§ **WORK TO COMPLETE**: Write out each line from the data below that includes the word "Quick".

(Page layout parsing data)
○ ○ ○ ○
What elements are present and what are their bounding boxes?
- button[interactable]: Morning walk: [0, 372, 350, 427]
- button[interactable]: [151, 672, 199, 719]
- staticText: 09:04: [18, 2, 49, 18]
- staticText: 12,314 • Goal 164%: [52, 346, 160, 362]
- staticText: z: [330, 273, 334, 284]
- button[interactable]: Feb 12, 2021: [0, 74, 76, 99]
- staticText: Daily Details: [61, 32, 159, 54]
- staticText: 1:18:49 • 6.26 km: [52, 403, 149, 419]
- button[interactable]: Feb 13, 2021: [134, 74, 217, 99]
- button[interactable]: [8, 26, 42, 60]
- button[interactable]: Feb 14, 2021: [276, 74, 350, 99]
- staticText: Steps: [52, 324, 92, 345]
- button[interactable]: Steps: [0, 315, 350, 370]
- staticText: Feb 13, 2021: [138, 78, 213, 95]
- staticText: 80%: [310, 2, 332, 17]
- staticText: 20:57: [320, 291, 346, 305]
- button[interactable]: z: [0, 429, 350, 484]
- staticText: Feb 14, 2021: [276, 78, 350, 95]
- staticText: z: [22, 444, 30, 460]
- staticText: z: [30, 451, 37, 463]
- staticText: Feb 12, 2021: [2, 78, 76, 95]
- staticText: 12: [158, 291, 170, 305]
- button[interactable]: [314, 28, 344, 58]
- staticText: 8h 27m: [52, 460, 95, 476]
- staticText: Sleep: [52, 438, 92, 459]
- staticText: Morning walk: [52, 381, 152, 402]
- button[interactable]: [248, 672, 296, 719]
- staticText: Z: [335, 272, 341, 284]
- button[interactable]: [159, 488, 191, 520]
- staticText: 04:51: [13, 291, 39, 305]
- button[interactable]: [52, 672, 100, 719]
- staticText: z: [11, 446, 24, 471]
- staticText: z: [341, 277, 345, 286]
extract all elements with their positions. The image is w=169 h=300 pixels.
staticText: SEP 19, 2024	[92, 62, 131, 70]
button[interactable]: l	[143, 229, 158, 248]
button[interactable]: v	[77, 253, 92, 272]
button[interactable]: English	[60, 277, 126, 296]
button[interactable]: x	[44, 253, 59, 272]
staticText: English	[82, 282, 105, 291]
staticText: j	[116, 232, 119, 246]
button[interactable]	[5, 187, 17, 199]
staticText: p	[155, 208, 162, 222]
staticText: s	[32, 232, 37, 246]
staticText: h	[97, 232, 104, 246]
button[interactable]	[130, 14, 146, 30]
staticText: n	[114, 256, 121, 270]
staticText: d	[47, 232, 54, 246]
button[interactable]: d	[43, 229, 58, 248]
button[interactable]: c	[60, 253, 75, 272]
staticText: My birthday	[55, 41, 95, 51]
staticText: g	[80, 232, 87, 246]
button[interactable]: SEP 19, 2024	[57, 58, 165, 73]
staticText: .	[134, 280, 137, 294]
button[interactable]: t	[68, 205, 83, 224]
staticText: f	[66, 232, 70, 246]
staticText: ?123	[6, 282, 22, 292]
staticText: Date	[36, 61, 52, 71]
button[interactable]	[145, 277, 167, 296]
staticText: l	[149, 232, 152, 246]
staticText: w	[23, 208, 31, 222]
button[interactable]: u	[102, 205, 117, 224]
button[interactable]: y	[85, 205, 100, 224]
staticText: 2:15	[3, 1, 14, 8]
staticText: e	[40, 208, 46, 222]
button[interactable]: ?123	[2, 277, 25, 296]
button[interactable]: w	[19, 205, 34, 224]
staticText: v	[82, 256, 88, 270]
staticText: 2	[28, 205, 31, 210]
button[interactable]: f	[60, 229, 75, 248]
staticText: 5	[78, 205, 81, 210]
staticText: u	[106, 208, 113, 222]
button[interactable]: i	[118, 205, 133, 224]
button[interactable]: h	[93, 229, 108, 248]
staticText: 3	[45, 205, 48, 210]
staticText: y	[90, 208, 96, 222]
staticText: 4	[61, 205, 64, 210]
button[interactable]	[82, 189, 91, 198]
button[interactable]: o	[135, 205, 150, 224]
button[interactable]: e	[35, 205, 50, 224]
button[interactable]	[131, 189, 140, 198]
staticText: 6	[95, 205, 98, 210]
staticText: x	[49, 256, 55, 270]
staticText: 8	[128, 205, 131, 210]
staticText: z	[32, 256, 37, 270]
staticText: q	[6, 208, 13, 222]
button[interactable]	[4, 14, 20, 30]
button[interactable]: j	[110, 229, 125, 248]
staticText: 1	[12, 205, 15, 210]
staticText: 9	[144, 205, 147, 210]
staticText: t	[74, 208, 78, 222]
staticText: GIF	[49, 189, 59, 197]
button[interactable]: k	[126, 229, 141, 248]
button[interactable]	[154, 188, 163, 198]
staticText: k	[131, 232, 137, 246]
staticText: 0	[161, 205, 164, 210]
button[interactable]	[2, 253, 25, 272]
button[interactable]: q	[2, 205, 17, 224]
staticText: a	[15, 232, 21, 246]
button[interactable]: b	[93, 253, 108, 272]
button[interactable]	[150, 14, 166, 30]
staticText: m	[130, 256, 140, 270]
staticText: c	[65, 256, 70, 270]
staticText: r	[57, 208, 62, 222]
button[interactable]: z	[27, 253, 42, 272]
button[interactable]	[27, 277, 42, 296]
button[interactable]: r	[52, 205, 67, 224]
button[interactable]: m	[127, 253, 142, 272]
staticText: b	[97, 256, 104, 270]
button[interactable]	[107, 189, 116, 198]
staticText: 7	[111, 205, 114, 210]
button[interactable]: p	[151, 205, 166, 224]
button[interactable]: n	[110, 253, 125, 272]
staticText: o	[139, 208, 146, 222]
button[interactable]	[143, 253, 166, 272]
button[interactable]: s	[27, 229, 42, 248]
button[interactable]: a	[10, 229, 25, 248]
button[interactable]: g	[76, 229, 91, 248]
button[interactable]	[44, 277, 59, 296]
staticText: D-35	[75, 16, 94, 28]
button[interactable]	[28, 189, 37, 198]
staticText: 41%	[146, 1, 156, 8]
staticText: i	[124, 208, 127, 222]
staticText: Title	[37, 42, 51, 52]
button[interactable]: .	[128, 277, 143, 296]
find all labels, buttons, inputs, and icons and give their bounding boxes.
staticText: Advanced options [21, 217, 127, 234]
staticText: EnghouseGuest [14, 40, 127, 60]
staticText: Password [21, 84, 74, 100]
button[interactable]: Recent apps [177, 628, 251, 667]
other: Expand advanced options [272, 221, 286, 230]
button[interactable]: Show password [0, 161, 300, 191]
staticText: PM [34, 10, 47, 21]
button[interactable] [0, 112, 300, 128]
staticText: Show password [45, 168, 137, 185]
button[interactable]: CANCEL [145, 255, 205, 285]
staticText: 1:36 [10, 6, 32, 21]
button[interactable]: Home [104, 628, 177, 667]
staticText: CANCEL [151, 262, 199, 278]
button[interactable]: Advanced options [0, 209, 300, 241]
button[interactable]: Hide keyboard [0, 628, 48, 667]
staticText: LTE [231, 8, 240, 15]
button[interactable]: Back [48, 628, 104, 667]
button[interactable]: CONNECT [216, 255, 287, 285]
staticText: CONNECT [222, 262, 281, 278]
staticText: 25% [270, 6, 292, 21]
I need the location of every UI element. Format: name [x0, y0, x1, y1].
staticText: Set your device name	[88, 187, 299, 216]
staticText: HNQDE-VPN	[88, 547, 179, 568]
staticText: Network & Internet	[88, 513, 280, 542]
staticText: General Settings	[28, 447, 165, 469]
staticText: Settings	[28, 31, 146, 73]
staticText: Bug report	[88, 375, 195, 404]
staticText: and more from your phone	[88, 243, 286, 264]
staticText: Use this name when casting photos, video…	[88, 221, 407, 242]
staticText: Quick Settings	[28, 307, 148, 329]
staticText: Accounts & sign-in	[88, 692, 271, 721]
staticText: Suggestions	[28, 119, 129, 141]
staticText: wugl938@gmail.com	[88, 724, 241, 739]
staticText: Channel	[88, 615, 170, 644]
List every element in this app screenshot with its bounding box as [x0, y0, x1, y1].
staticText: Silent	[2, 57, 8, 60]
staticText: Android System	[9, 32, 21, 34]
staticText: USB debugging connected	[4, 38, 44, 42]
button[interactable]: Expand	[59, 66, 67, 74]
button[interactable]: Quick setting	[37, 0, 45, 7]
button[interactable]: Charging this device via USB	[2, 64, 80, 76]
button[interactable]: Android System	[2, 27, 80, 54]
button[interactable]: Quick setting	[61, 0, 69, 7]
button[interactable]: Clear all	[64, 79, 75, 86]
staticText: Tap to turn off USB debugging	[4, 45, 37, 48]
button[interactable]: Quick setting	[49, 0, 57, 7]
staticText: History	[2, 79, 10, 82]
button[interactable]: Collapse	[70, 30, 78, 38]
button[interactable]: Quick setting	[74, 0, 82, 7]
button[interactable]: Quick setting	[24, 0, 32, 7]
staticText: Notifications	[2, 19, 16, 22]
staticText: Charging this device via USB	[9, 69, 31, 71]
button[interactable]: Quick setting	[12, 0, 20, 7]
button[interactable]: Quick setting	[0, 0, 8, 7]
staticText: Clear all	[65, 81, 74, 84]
○ ○ ○ ○
§ **ANSWER TO THE PROBLEM**:
staticText: Quick Settings	[28, 307, 148, 329]
button[interactable]: Quick setting	[37, 0, 45, 7]
button[interactable]: Quick setting	[61, 0, 69, 7]
button[interactable]: Quick setting	[49, 0, 57, 7]
button[interactable]: Quick setting	[74, 0, 82, 7]
button[interactable]: Quick setting	[24, 0, 32, 7]
button[interactable]: Quick setting	[12, 0, 20, 7]
button[interactable]: Quick setting	[0, 0, 8, 7]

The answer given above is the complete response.